REQUIREMENT:
Go through the material below, find each line with the word "اسلامی", and copy those lines.

DATA FOR PROCESSING:
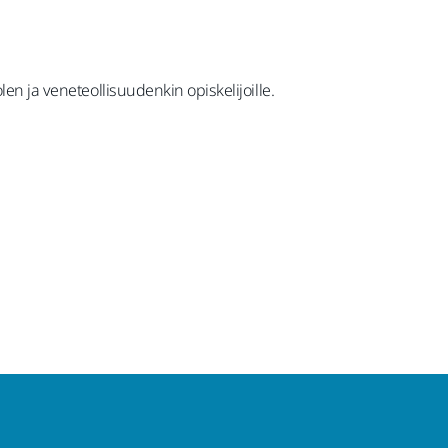
en ja veneteollisuudenkin opiskelijoille.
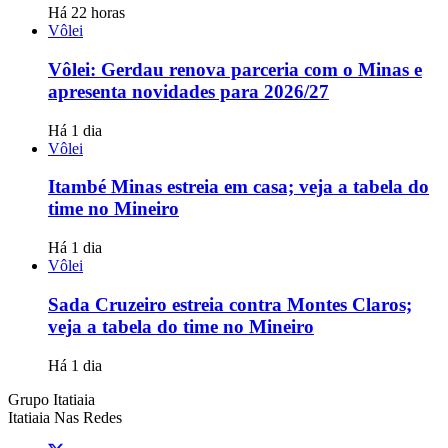
Há 22 horas
Vôlei
Vôlei: Gerdau renova parceria com o Minas e
apresenta novidades para 2026/27
Há 1 dia
Vôlei
Itambé Minas estreia em casa; veja a tabela do
time no Mineiro
Há 1 dia
Vôlei
Sada Cruzeiro estreia contra Montes Claros;
veja a tabela do time no Mineiro
Há 1 dia
Grupo Itatiaia
Itatiaia Nas Redes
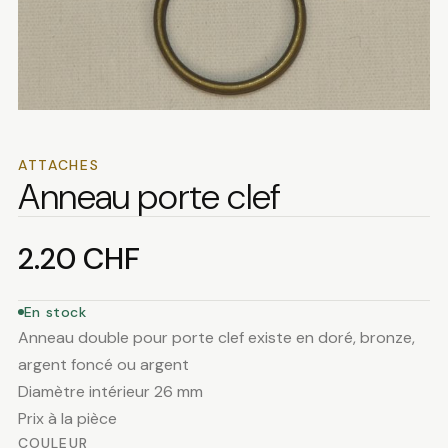
ATTACHES
Anneau porte clef
2.20
CHF
En stock
Anneau double pour porte clef existe en doré, bronze,
argent foncé ou argent
Diamètre intérieur 26 mm
Prix à la pièce
COULEUR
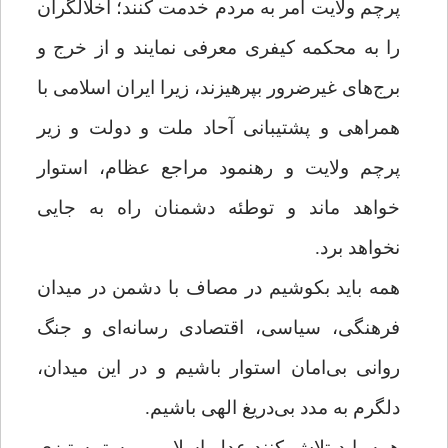
پرچم ولایت امر به مردم خدمت کنند؛ اخلالگران
را به محکمه کیفری معرفی نمایند و از خرج و
برج‌های غیرضرور بپرهیزند، زیرا ایران اسلامی با
همراهی و پشتیبانی آحاد ملت و دولت و زیر
پرچم ولایت و رهنمود مراجع عظام، استوار
خواهد ماند و توطئه دشمنان راه به جایی
نخواهد برد.
همه باید بکوشیم در مصاف با دشمن در میدان
فرهنگی، سیاسی، اقتصادی رسانه‌ای و جنگ
روانی بی‌امان استوار باشیم و در این میدان،
دلگرم به مدد بی‌دریغ الهی باشیم.
همه باید تلاش کنند عدل اسلامی و ستم‌ستیزی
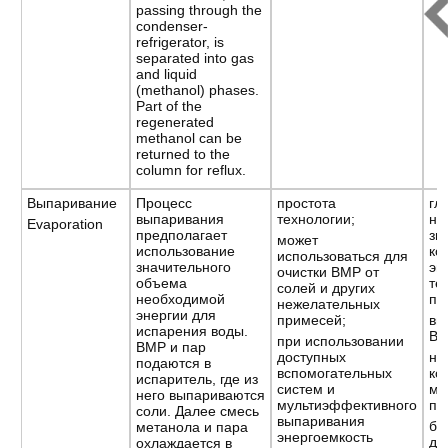
passing through the
condenser-
refrigerator, is
separated into gas
and liquid
(methanol) phases.
Part of the
regenerated
methanol can be
returned to the
column for reflux.
Выпаривание
Процесс
простота
гл
выпаривания
технологии;
не
Evaporation
предполагает
зн
может
использование
ко
использоваться для
значительного
эн
очистки ВМР от
объема
те
солей и других
необходимой
по
нежелательных
энергии для
примесей;
вы
испарения воды.
ВМ
при использовании
ВМР и пар
доступных
не
подаются в
вспомогательных
ко
испаритель, где из
систем и
ме
него выпариваются
мультиэффективного
пр
соли. Далее смесь
выпаривания
бе
метанола и пара
энергоемкость
да
охлаждается в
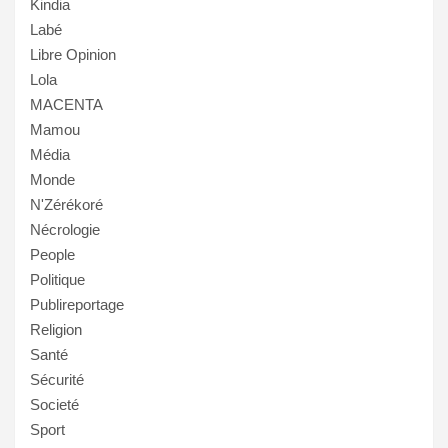
Kindia
Labé
Libre Opinion
Lola
MACENTA
Mamou
Média
Monde
N'Zérékoré
Nécrologie
People
Politique
Publireportage
Religion
Santé
Sécurité
Societé
Sport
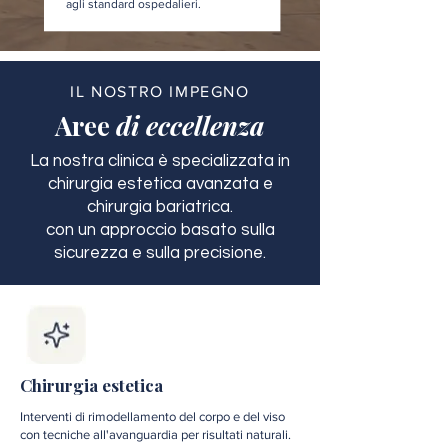
agli standard ospedalieri.
IL NOSTRO IMPEGNO
Aree
di eccellenza
La nostra clinica è specializzata in
chirurgia estetica avanzata e
chirurgia bariatrica.
con un approccio basato sulla
sicurezza e sulla precisione.
Chirurgia estetica
Interventi di rimodellamento del corpo e del viso
con tecniche all'avanguardia per risultati naturali.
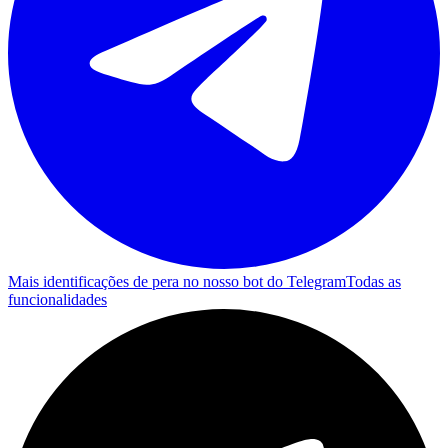
Mais identificações de pera no nosso bot do Telegram
Todas as
funcionalidades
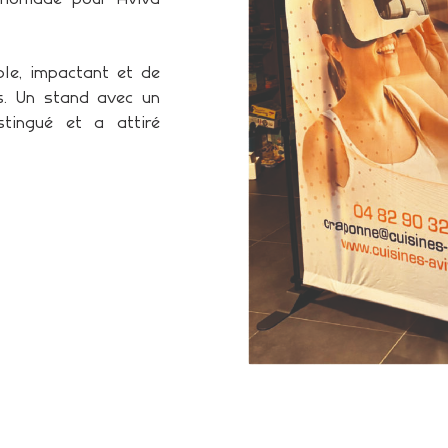
ble, impactant et de
es. Un stand avec un
tingué et a attiré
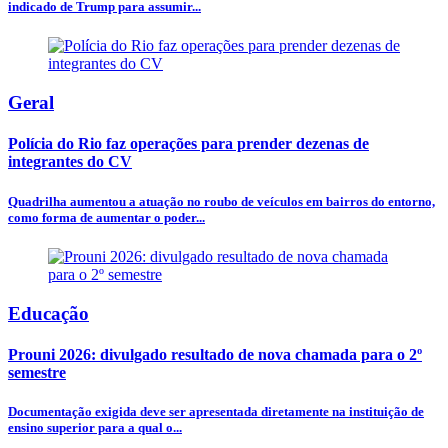
indicado de Trump para assumir...
Geral
Polícia do Rio faz operações para prender dezenas de
integrantes do CV
Quadrilha aumentou a atuação no roubo de veículos em bairros do entorno,
como forma de aumentar o poder...
Educação
Prouni 2026: divulgado resultado de nova chamada para o 2º
semestre
Documentação exigida deve ser apresentada diretamente na instituição de
ensino superior para a qual o...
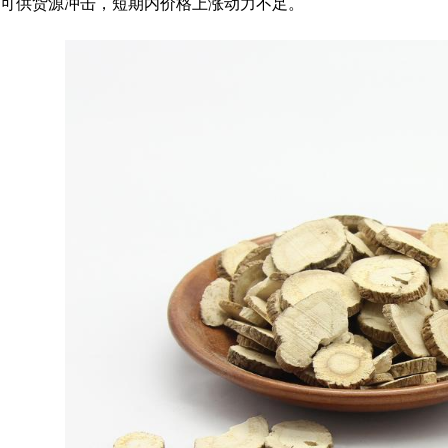
可供货源冲击，短期内价格上涨动力不足。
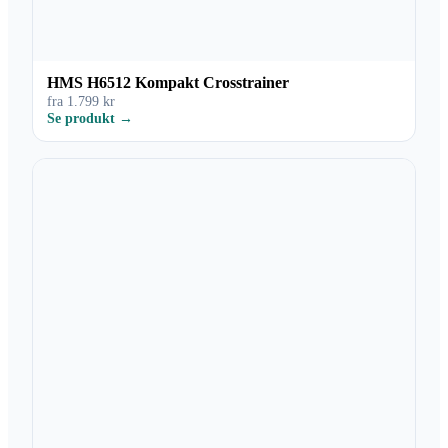
HMS H6512 Kompakt Crosstrainer
fra 1.799 kr
Se produkt →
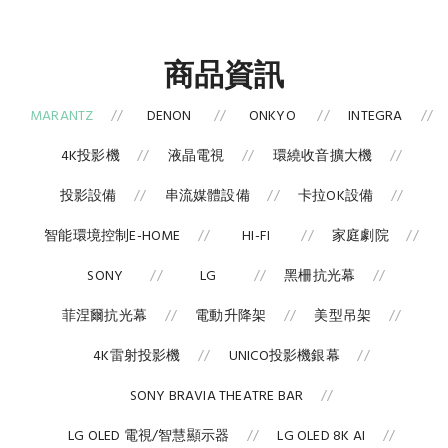
商品資訊
MARANTZ
DENON
ONKYO
INTEGRA
4K投影機
液晶電視
環繞收音擴大機
投影設備
串流媒體設備
卡拉OK設備
智能環境控制E-HOME
HI-FI
家庭劇院
SONY
LG
黑柵抗光幕
菲涅爾抗光幕
電動升降架
美型吊架
4K雷射投影機
UNICO投影機銀幕
SONY BRAVIA THEATRE BAR
LG OLED 電視/智慧顯示器
LG OLED 8K AI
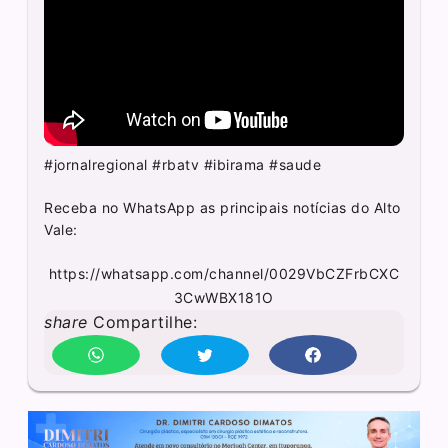
#jornalregional #rbatv #ibirama #saude
Receba no WhatsApp as principais notícias do Alto
Vale:
https://whatsapp.com/channel/0029VbCZFrbCXC
3CwWBX181O
share
Compartilhe:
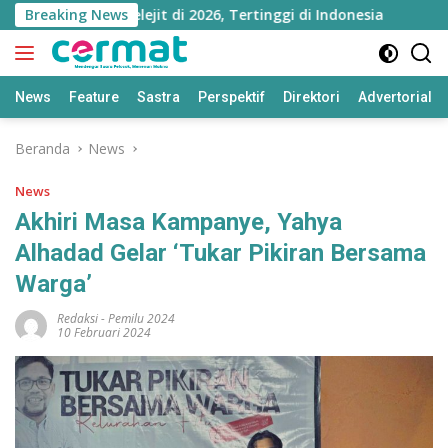
Langsung
 Utara Melejit di 2026, Tertinggi di Indonesia
Breaking News
Ningsi
ke
konten
News
Feature
Sastra
Perspektif
Direktori
Advertorial
Beranda
News
News
Akhiri Masa Kampanye, Yahya
Alhadad Gelar ‘Tukar Pikiran Bersama
Warga’
Redaksi
-
Pemilu 2024
10 Februari 2024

REPLY TO THE EXERCISE:
برج‌های غیرضرور بپرهیزند، زیرا ایران اسلامی با
همه باید تلاش کنند عدل اسلامی و ستم‌ستیزی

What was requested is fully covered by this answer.